Attraverso il grande varco che interrompeva il disegno perfetto della cupola, la luce della luna proiettava sul pavimento un immenso occhio di bue. Spense la torcia e si immerse in quell'aura divina. Vide che le stelle, là in alto, erano offuscate da quel bianco, ed era normale fosse così. Non era la luna: era lui, la sua presenza, a smorzare tutto il resto. Durante tutta la sua vita aveva accontentato migliaia di esseri insignificanti, desiderosi di ricevere un frammento della sua luce. Non servivano accordi o contratti. Non servivano parole. Si prostravano al suo cospetto senza un fiato, radiosi di riconoscenza, ed era uno spettacolo vederli all'opera come muli ammaestrati. Davanti alla televisione rideva come un matto dinnanzi alla loro sfacciataggine e alla loro creatività, e rideva ancor di più nel vedere lo scoramento di quegli altri. Cosa rispondere di fronte alla più totale mancanza di logica? Era bellissimo, ed era bellissimo perché era stato lui a mettere in piedi quel teatrino nonsense. Ma nulla era in confronto alle parole del popolo: quando ascoltava le interviste rilasciate da quei sempliciotti si sollevava di dieci centimetri dalla poltrona, perché nonostante tutto lo adoravano. Ecco il suo vero capolavoro, ecco l'opera che l'avrebbe consegnato ai posteri. Nessuno prima di lui era riuscito a farsi adorare per così tanto tempo.
Ma negli ultimi tempi qualcosa stava cambiando. Non sapeva il motivo preciso: forse la gente iniziava a stancarsi, o forse lui non aveva più le energie di un tempo. Doveva fare qualcosa, un colpo di coda degno del grande istrione che era. E l'illuminazione gli era venuta proprio davanti a quell'epitaffio, a quella tomba.

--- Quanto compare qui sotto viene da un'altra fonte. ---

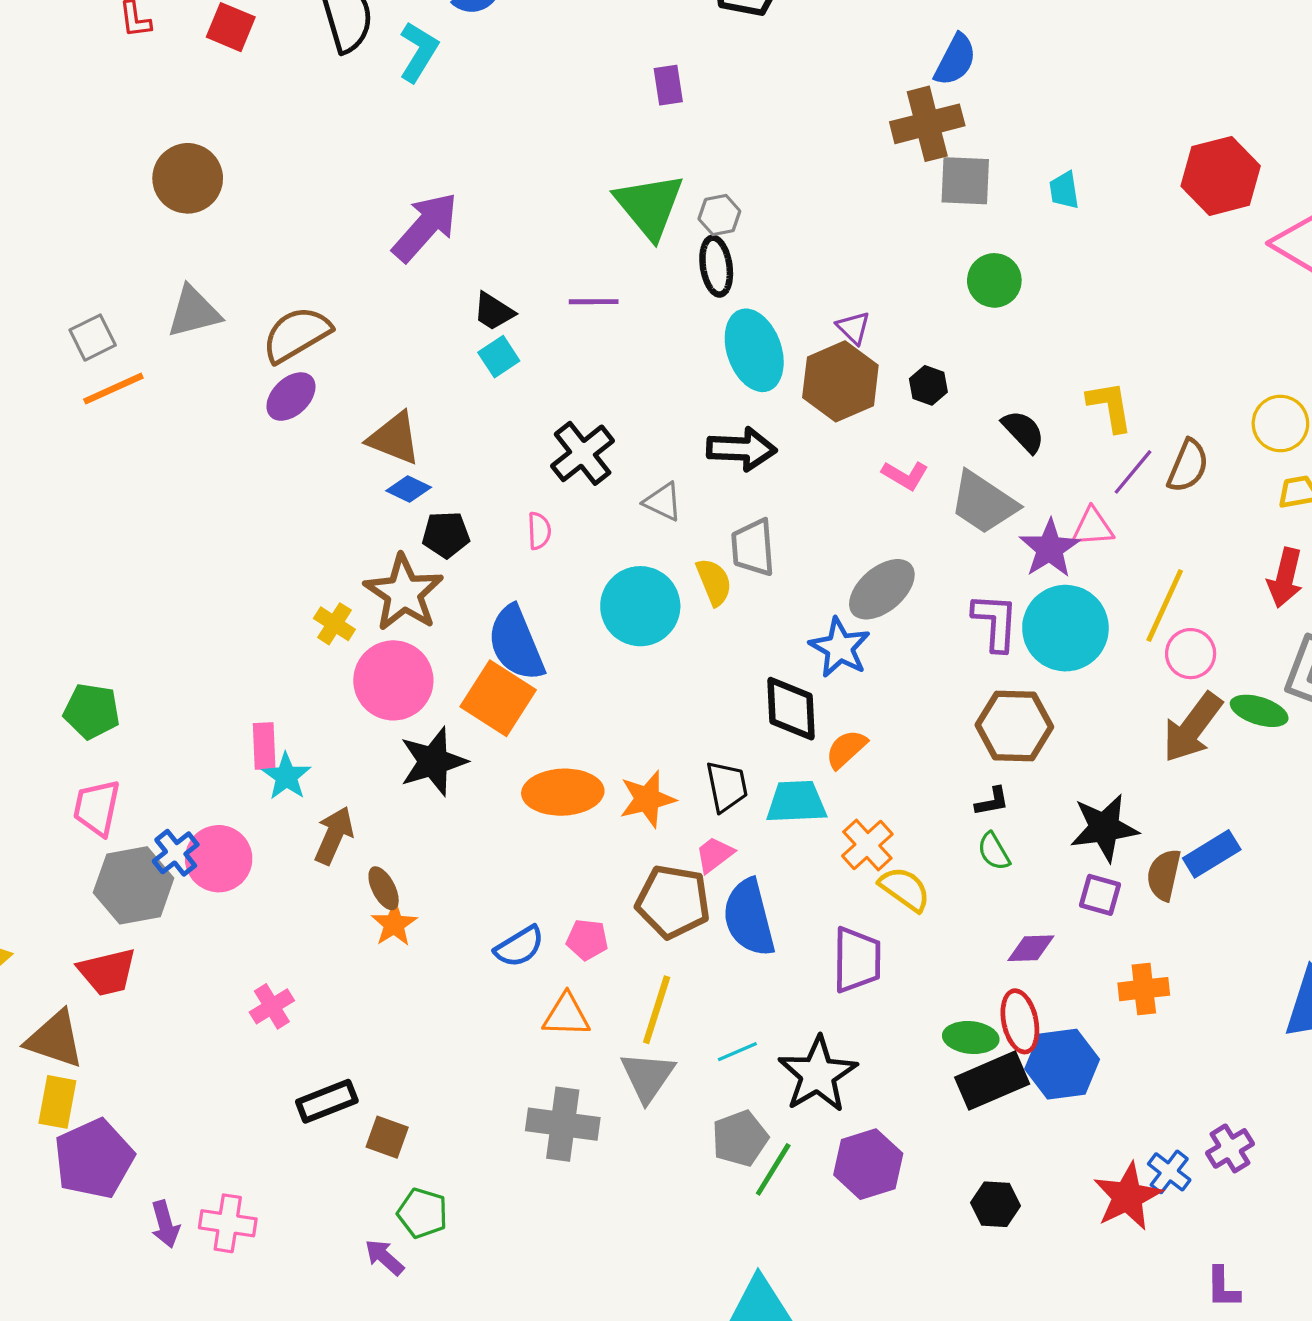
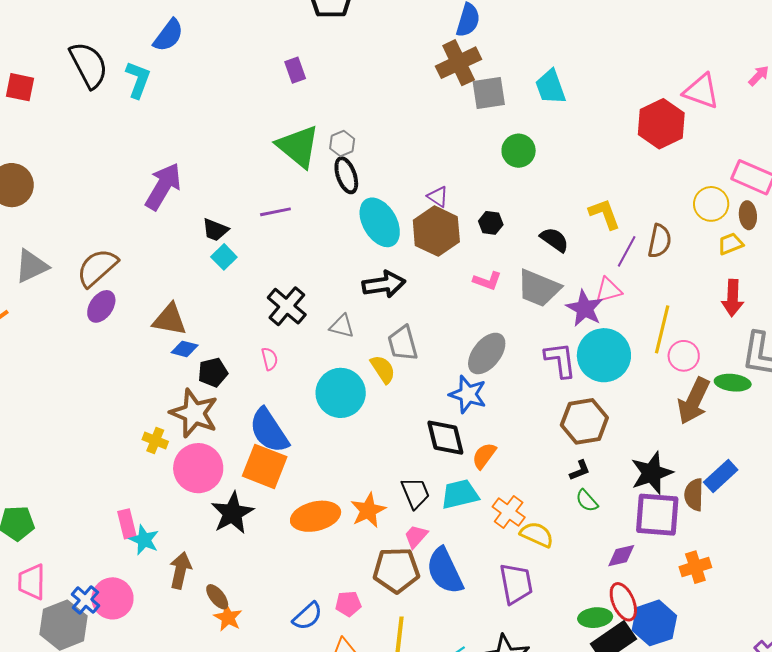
red hexagon: (1221, 176) -> (661, 124), moved
cyan trapezoid: (1064, 190) -> (550, 87), size x1.5
purple square: (1100, 895) -> (657, 515), size x1.8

Mancava solo una settimana ormai, e non vedeva l'ora di gustarsi il momento. I preparativi fervevano ormai da un mese, in cui la macchina che aveva messo in piedi tanti anni prima aveva realizzato lo sforzo più grande, la mistificazione più spettacolare della sua storia. Certo, la strada era spianata: ormai da anni si manifestava solo tramite videomessaggi e telefonate ai congressi, e non ricordava più l'ultima volta in cui aveva messo piede in Parlamento. Ma occorreva di più, occorrevano effetti speciali strabilianti, e così era stato. Quaranta milioni di persone avevano seguito il discorso in cui il suo "successore" annunciava a reti unificate un mese di lutto nazionale. Maxischermi allestiti in tutte le piazze d'Italia, server offuscati, negozi chiusi, programmi televisivi e campionati sportivi sospesi, pellegrinaggi verso le sue abitazioni da tutta Italia, messe celebrative a tutte le ore: una sinfonia di regime magistralmente orchestrata dalla sua mano, la sinfonia che l'avrebbe consegnato all'eternità prima della consunzione.
Guardò la voragine accanto alla tomba di Raffaello: lì la sua salma, abilmente plasmata dai mastri cerai più bravi del mondo, avrebbe riposato in attesa del suo arrivo. Ma non voleva pensare a quel momento, ora voleva solo arrivare al giorno in cui avrebbe assistito ai funerali di Stato più imponenti della storia, e lo avrebbe fatto in prima fila. Aveva già imparato ad alterare la voce, al resto avrebbe pensato il trucco.
Mancava solo l'epitaffio, ma era certo che la sua mente avrebbe partorito un gioiello degno del suo nome. Alla faccia di Raffaello e Pietro Bembo.